Grevillea mimosoides, commonly known as caustic bush, is a species of flowering plant in the family Proteaceae and is endemic to northern Australia. It is a shrub or small tree with curved, narrowly elliptic or egg-shaped leaves and greenish-white to cream-coloured or pale yellow flowers.

==Description==
Grevillea microstyla is shrub or tree that typically grows to a height of 2–10 m and has thick, furrowed grey bark. Its leaves are curved, narrowly elliptic to egg-shaped with the narrower end towards the base, 65–400 mm long and 6–50 mm wide. The flowers are usually arranged on the ends of branches in cylindrical clusters 120–150 mm long and are greenish-white to cream-coloured or pale yellow, the pistil 5–11 mm long and glabrous.
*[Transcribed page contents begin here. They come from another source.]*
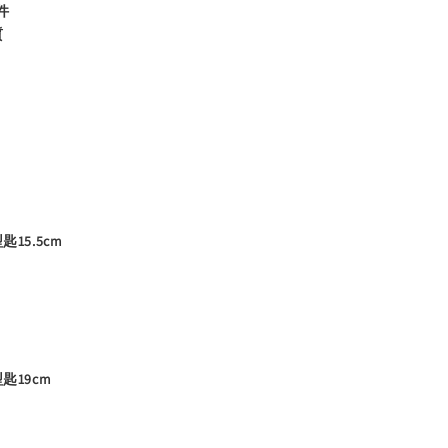
件
質
15.5cm
匙19cm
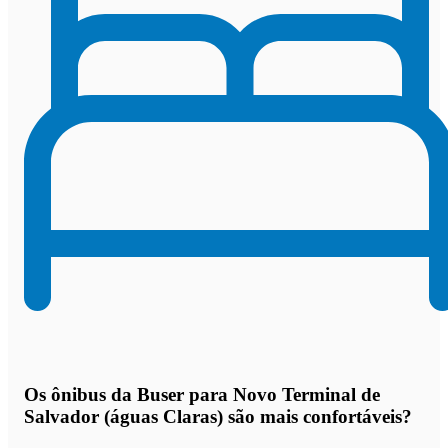
Os
ônibus da Buser para Novo Terminal de
Salvador (águas Claras) são mais confortáveis
?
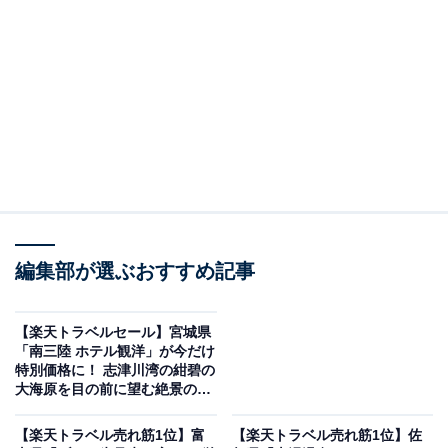
那須湯本温泉 若喜旅館（画像出典：楽天トラベル）
「那須湯本温泉 若喜旅館」は現在特別価格で宿泊可能で
編集部が選ぶおすすめ記事
す。
【楽天トラベルセール】宮城県
「南三陸 ホテル観洋」が今だけ
特別価格に！ 志津川湾の紺碧の
大海原を目の前に望む絶景の宿
【6月1日】
楽天トラベルでホテルを見る
【楽天トラベル売れ筋1位】富
【楽天トラベル売れ筋1位】佐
Flowering occurs in most months with a peak from July to September, and the fruit is a flattened elliptic to oval follicle 14–25 mm long.

==Taxonomy==
Grevillea mimosoides was first formally described in 1810 by Robert Brown in Transactions of the Linnean Society of London from specimens collected near the coast of the Gulf of Carpentaria. The specific epithet (mimosoides) means "Mimosa-like".

==Distribution and habitat==
Caustic bush grows in shrubland or woodland, often in seasonally wet areas, and is found in the northern and western Kimberley region of Western Australia, the northern part of the Northern Territory, and north of Cloncurry, Chillagoe and Mareeba in northern Queensland.